I barely made it til lunch. Faking digestive troubles, I spent the rest of the day hunting for more lost voices.
Like any diligent forager, I began to see my quarry like bright acorns among the weeds. Lost voices were snagged in the wire of shopping carts; tumbled into lint traps; wrapped in a delicate husks I would peel back before pushing them into my mouth. I thought of them as orphans which made capturing them feel more altruistic. It wasn’t as if i could staple posters to telephone poles, “Found in laundromat, Silky Female Spanish Accent, approximately age 40…” I didn’t see any posters begging, “Have You Heard Me?” The voices needed me. Soon I’d moved all of the cereal and pasta out of my pantry and lined the shelves with mismatched jars holding a chorus of flittering Found Voices.
I became skilled at switching them with one forceful thrust from my wind pipe. Alone in my apartment I’d I put on a different one each day, sometimes two. I had my favorites: the Italian boy who sang like a lark; the girl from Brooklyn who tasted like strong coffee; the British woman who was perfect for reading Harry Potter aloud; the wistful caramel tones that tasted of pure con artist.
My collection became…unruly. When I opened the front door and switched on the kitchen light, they would caterwaul and screech in gibberish, vying for my attention. I had to put sound-proofing foam pads on the pantry to keep the cacophony from filling my apartment. I began to notice that some of the voices I never wore, like the woman who barked the simplest questions or the young man who whined like an oboe, were fading, hardly moving in their jars. A voice, I concluded, must need to be active to remain fresh.
The whim of the voices started to fade. I found many gave me a terrible sore throat, an allergic reaction, that lasted for days, making even the most beautiful voice a croaking wheeze. I couldn’t keep the collection active enough and some of them were definitely dying, fading into a puff of ash at the bottom of their jars like spent incense.

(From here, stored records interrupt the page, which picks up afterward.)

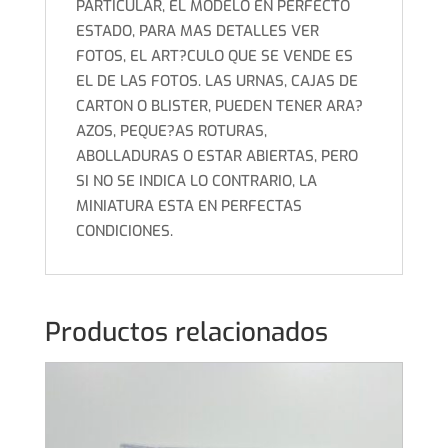
PARTICULAR, EL MODELO EN PERFECTO
ESTADO, PARA MAS DETALLES VER
FOTOS, EL ART?CULO QUE SE VENDE ES
EL DE LAS FOTOS. LAS URNAS, CAJAS DE
CARTON O BLISTER, PUEDEN TENER ARA?
AZOS, PEQUE?AS ROTURAS,
ABOLLADURAS O ESTAR ABIERTAS, PERO
SI NO SE INDICA LO CONTRARIO, LA
MINIATURA ESTA EN PERFECTAS
CONDICIONES.
Productos relacionados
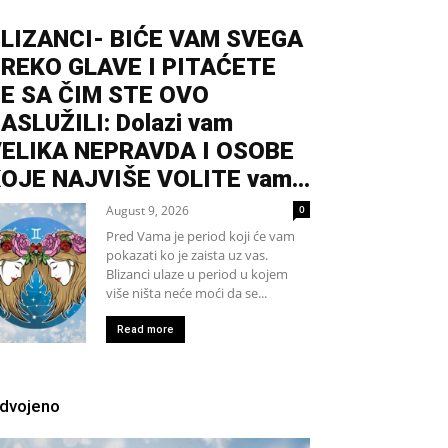
LIZANCI- BIĆE VAM SVEGA
REKO GLAVE I PITAĆETE
E SA ČIM STE OVO
ASLUŽILI: Dolazi vam
ELIKA NEPRAVDA I OSOBE
OJE NAJVIŠE VOLITE vam...
August 9, 2026
0
Pred Vama je period koji će vam
pokazati ko je zaista uz vas.
Blizanci ulaze u period u kojem
više ništa neće moći da se...
Read more
zdvojeno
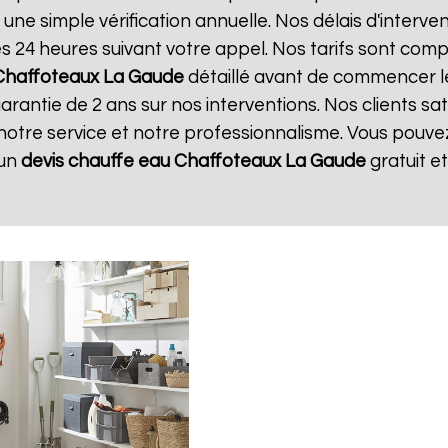
 une simple vérification annuelle. Nos délais d'interve
24 heures suivant votre appel. Nos tarifs sont compé
 Chaffoteaux
La Gaude
détaillé avant de commencer l
arantie de 2 ans sur nos interventions. Nos clients sat
 notre service et notre professionnalisme. Vous pouvez 
 un
devis chauffe eau Chaffoteaux
La Gaude
gratuit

I unlocked the pantry one morning and heard only the faintest whisper from my collection. It was time. With my own familiar voice in my throat, I filled an industrial-sized rubberized tote with every jar. They hummed and hey’d with curiosity and worry while I brought them up the elevator to the roof. The jars clinked as I lugged the bin to the edge. One by one I unscrewed the jars and shook the wisps of voice into the wind. I watched as they drifted off, milkweed-down floating all over the city to tangle in treetops and snag on powerlines. Maybe they’d be plucked down by another collector, or a surprised mute. Maybe they’d drift back to their own person. Or maybe they’d just fade away to dust, a murmur in the sunlight.